Collected data:

►

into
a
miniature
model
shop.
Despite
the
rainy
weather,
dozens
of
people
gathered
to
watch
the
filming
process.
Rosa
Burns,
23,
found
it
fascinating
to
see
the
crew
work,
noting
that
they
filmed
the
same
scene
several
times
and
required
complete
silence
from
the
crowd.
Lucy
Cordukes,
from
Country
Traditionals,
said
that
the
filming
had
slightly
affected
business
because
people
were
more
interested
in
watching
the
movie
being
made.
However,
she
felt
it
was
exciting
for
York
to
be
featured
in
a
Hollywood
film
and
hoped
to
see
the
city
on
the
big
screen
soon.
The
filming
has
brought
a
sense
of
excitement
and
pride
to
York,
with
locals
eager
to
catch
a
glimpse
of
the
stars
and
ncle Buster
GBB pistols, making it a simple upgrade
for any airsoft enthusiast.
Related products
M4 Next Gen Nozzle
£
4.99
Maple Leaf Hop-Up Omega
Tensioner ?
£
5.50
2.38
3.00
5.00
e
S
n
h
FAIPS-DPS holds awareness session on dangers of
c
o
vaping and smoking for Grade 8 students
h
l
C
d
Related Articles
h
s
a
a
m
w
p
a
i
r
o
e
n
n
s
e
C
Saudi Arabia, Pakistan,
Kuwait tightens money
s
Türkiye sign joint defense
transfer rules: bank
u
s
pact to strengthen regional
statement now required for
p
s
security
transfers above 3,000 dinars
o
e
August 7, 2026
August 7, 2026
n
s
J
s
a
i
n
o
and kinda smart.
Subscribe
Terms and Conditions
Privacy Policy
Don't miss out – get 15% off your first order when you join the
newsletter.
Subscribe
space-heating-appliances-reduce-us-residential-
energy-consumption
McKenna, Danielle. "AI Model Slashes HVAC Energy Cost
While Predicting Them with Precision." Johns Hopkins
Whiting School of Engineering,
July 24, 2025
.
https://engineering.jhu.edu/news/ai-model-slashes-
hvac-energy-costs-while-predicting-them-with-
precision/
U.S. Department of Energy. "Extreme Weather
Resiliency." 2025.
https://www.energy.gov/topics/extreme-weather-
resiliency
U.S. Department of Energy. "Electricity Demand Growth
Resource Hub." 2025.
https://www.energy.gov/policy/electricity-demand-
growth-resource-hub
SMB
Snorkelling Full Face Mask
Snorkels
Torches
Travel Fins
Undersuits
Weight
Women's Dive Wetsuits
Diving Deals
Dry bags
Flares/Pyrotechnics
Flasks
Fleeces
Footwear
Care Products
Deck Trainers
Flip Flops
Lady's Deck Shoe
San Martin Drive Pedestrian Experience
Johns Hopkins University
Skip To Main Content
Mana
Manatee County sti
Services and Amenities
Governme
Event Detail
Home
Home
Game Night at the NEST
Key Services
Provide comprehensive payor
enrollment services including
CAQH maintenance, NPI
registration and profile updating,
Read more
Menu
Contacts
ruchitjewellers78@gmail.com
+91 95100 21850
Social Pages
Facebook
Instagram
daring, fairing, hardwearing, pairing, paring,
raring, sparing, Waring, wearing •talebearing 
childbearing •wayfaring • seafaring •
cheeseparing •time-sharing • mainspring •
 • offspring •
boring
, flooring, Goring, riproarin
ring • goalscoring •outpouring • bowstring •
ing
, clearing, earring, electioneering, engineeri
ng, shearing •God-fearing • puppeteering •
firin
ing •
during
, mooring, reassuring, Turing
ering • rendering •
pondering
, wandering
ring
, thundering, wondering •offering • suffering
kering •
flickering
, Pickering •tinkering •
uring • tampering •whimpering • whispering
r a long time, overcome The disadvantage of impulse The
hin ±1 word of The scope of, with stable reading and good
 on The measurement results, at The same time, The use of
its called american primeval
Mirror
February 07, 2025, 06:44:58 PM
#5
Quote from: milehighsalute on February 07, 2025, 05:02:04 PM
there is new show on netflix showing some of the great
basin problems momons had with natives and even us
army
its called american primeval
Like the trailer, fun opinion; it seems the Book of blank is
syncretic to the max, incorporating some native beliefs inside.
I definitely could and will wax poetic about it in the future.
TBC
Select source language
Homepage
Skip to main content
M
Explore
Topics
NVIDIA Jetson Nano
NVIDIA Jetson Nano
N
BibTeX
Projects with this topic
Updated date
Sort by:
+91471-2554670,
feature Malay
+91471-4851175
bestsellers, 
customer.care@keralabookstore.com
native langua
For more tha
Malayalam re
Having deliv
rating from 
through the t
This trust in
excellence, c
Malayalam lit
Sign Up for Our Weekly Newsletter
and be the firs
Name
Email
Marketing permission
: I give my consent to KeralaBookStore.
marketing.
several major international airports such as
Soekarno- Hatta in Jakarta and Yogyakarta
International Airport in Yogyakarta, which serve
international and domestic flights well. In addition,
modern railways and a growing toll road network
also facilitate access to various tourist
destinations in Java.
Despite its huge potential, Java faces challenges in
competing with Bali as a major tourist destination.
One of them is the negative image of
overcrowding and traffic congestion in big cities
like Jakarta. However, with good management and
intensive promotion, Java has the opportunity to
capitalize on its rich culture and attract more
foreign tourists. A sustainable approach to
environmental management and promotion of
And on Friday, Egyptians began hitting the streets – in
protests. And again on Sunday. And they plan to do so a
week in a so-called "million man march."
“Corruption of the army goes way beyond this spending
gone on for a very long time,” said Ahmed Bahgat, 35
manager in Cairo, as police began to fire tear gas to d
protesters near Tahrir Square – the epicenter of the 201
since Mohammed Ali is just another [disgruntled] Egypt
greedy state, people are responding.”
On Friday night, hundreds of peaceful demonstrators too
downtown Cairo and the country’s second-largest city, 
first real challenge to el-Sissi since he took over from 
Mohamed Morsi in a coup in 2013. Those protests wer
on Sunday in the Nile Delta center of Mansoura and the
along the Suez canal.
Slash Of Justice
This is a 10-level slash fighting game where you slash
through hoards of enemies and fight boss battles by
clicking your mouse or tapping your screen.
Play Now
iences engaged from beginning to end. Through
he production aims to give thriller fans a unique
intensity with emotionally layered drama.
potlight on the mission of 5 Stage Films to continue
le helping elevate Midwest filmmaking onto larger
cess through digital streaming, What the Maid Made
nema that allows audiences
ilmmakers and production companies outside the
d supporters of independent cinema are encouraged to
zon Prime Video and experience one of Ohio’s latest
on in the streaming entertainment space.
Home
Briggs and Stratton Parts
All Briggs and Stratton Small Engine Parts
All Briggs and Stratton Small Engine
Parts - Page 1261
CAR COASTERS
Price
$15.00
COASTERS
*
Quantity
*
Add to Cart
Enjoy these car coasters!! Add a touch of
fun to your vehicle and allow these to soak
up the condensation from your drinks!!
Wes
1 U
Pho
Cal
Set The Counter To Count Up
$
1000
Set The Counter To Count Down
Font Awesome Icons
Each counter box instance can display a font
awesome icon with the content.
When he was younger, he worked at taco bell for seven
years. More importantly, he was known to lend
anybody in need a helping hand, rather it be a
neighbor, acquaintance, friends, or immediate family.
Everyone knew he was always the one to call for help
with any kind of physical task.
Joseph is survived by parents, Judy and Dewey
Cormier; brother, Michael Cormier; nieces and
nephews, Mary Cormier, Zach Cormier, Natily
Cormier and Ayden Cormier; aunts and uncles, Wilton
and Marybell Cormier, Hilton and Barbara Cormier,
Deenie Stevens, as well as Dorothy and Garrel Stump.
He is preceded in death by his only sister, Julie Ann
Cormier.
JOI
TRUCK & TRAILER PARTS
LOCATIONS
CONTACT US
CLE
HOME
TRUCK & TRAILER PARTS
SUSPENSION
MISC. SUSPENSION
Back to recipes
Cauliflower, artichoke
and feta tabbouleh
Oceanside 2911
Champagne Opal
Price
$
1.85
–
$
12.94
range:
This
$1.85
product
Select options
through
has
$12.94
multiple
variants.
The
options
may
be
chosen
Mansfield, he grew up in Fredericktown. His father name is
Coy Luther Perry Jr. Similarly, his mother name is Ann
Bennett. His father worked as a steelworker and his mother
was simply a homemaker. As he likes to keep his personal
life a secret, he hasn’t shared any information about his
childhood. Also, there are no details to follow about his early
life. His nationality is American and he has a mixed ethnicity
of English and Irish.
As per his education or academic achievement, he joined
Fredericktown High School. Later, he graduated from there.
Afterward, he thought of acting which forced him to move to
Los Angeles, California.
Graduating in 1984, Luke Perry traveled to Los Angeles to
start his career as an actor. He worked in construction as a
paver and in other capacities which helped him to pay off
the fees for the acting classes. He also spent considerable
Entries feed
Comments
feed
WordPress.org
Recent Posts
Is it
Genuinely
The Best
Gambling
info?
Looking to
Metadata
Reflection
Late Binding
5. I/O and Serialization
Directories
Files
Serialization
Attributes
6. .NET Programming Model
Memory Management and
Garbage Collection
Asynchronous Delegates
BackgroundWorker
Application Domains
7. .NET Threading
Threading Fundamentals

◄

*Task instructions:*
Using the records given above, list every line that includes the word "father".

*Task output:*
Mansfield, he grew up in Fredericktown. His father name is
Bennett. His father worked as a steelworker and his mother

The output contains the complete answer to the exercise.